DEV Community

Cover image for Building your own LinkedIn Profile Scraper
Tijani Ayomide
Tijani Ayomide

Posted on • Edited on

Building your own LinkedIn Profile Scraper

Scraping is a computer technique for retrieving information from a web page and reusing it in another context.

Using bots to retrieve and extract information and content from a website is known as "web scraping." Web scrapers are programs that search databases for information by using software, scripts, and other methods.

Why Scrape LinkedIn ❓

As was already indicated, scraping can be a helpful tool for extracting information from a website. Online data can be retrieved by scraping. For instance, you can utilize LinkedIn's enormous user base of more than 828 million members by gathering data from its members' public profiles...

These members' profiles can then be queried in an excel or CSV file, allowing you to undertake operations that are specific to your needs.
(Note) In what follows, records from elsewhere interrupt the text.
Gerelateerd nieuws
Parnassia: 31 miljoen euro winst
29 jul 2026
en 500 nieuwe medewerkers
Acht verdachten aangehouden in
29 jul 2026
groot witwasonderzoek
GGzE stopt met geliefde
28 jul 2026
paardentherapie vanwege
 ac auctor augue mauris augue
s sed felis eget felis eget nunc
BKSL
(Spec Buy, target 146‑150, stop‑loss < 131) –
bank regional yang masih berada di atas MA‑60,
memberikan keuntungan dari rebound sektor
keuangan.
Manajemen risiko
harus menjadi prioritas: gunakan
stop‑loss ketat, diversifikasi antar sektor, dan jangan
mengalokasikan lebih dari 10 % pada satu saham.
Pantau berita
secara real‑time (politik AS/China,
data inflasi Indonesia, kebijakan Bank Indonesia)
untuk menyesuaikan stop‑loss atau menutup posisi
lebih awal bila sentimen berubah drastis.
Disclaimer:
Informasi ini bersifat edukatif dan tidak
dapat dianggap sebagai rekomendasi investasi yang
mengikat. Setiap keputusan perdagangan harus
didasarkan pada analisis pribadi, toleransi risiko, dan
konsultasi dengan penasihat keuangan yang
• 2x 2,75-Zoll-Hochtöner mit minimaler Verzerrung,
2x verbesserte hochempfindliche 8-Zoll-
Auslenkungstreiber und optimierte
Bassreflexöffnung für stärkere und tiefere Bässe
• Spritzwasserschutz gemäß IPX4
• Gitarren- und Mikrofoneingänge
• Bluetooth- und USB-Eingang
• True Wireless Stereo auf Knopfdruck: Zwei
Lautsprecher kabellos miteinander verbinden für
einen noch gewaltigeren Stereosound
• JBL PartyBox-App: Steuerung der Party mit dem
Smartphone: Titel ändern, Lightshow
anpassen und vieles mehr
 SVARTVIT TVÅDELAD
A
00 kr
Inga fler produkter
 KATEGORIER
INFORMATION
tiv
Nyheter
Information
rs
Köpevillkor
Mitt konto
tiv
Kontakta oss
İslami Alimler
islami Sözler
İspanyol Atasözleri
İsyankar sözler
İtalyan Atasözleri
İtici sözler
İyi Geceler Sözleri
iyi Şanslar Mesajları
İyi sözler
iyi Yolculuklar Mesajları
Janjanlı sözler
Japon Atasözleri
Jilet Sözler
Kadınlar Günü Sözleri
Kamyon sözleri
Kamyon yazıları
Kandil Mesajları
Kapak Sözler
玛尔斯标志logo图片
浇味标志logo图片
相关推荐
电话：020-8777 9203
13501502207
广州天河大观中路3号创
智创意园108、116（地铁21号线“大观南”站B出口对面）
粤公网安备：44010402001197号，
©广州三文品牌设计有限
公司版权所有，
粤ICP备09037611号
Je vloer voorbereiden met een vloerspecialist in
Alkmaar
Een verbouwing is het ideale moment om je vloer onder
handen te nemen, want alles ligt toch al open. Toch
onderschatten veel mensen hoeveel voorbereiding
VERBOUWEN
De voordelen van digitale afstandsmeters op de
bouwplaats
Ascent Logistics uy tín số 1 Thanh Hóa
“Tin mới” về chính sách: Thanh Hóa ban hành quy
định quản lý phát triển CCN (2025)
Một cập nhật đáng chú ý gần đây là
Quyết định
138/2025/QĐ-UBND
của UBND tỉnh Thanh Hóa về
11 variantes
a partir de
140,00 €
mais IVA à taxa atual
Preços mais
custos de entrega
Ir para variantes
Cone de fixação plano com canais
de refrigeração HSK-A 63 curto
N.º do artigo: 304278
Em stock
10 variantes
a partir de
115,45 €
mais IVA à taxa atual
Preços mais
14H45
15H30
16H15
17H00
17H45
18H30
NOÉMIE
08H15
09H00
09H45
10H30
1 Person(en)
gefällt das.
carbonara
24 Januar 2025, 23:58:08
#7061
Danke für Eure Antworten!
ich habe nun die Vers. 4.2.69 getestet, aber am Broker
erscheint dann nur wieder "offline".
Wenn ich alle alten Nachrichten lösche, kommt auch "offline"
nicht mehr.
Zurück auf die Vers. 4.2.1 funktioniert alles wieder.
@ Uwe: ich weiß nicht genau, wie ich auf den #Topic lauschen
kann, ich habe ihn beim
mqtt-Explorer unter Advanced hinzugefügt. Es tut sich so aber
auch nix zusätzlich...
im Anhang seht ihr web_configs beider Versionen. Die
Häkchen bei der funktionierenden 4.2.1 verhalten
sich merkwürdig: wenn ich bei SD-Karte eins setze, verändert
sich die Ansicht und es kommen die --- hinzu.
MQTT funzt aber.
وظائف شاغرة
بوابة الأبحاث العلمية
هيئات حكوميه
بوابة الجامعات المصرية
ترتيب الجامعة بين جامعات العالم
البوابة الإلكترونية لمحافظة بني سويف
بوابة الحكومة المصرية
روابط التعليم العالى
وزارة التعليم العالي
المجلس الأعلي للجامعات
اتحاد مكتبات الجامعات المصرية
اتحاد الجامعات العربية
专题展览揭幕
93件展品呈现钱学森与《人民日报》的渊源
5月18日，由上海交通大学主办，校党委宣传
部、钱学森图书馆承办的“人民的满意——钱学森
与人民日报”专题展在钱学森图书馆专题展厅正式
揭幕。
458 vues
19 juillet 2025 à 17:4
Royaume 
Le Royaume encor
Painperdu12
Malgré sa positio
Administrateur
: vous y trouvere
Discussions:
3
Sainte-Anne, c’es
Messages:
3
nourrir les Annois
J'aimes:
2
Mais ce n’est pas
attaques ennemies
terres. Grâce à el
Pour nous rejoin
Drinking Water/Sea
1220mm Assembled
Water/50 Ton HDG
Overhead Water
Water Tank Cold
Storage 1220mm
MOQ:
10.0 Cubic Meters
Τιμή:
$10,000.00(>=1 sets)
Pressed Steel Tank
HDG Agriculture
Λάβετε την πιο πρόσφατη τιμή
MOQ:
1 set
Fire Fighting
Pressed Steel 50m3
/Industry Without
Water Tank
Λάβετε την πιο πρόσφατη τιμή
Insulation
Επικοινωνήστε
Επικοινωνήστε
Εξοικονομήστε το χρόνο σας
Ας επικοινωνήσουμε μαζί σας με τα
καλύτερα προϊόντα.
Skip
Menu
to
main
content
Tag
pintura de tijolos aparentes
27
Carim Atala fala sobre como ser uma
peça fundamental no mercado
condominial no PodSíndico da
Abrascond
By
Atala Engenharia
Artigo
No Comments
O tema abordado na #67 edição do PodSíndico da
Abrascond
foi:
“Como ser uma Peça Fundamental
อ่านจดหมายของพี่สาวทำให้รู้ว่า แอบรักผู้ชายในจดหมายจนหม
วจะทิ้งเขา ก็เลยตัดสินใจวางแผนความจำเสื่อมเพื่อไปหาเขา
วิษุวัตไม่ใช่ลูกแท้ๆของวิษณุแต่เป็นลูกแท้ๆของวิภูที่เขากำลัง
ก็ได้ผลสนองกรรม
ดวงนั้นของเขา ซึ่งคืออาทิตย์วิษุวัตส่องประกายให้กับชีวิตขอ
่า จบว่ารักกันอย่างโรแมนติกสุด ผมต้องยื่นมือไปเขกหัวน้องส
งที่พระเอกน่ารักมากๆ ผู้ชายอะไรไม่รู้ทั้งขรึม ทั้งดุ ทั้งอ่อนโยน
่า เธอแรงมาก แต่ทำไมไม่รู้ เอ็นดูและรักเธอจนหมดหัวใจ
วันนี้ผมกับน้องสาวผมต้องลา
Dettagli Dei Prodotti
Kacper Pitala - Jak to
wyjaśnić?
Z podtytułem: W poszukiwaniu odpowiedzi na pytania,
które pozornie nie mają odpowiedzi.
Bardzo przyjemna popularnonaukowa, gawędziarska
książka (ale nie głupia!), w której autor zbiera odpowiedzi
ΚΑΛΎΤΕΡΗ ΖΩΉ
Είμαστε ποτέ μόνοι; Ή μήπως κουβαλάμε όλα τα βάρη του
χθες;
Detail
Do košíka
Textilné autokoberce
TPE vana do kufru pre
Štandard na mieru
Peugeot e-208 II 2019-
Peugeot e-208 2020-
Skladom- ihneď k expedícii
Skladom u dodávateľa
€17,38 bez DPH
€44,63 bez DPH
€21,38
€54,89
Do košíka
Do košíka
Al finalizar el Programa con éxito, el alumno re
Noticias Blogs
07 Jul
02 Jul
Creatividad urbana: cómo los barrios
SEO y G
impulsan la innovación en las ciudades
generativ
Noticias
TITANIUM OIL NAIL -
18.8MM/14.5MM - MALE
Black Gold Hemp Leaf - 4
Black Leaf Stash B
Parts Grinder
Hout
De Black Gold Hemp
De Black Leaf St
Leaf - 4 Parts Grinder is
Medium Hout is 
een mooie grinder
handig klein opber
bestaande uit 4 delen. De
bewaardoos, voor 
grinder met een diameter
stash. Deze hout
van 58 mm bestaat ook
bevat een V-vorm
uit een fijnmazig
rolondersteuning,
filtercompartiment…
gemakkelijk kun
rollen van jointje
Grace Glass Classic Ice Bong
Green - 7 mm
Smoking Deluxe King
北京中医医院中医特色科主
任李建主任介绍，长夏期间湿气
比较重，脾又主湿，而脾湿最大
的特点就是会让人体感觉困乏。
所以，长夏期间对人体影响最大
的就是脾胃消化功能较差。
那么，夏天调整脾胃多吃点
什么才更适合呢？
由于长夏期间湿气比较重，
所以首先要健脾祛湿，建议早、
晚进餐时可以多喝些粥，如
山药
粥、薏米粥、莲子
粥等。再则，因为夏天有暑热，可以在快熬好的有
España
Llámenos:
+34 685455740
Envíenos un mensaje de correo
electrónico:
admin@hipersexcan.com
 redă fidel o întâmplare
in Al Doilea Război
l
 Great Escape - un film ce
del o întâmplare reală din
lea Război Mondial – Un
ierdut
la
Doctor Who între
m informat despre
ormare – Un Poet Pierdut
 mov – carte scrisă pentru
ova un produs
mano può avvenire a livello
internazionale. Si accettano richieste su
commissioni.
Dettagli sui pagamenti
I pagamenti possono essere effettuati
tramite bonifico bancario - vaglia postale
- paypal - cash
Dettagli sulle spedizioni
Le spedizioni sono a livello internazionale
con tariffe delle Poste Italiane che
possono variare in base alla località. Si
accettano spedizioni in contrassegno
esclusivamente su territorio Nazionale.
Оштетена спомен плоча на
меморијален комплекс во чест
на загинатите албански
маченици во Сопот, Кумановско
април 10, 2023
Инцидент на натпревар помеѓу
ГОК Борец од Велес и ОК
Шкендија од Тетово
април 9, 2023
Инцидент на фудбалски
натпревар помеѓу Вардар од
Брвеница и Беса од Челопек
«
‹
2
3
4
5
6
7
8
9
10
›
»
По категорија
For instance, I discovered that it may be quite time-consuming to search through a ton of recruiter profiles in an effort to find any information, such as emails, contact information, and more. As a result, I considered how I could use Python to help automate this process. We all have different reasons for doing things, and yours might include gathering contact information for people who work at a company you'd love to work for and obtaining their emails so you can set up phone calls and start a conversation, among other things.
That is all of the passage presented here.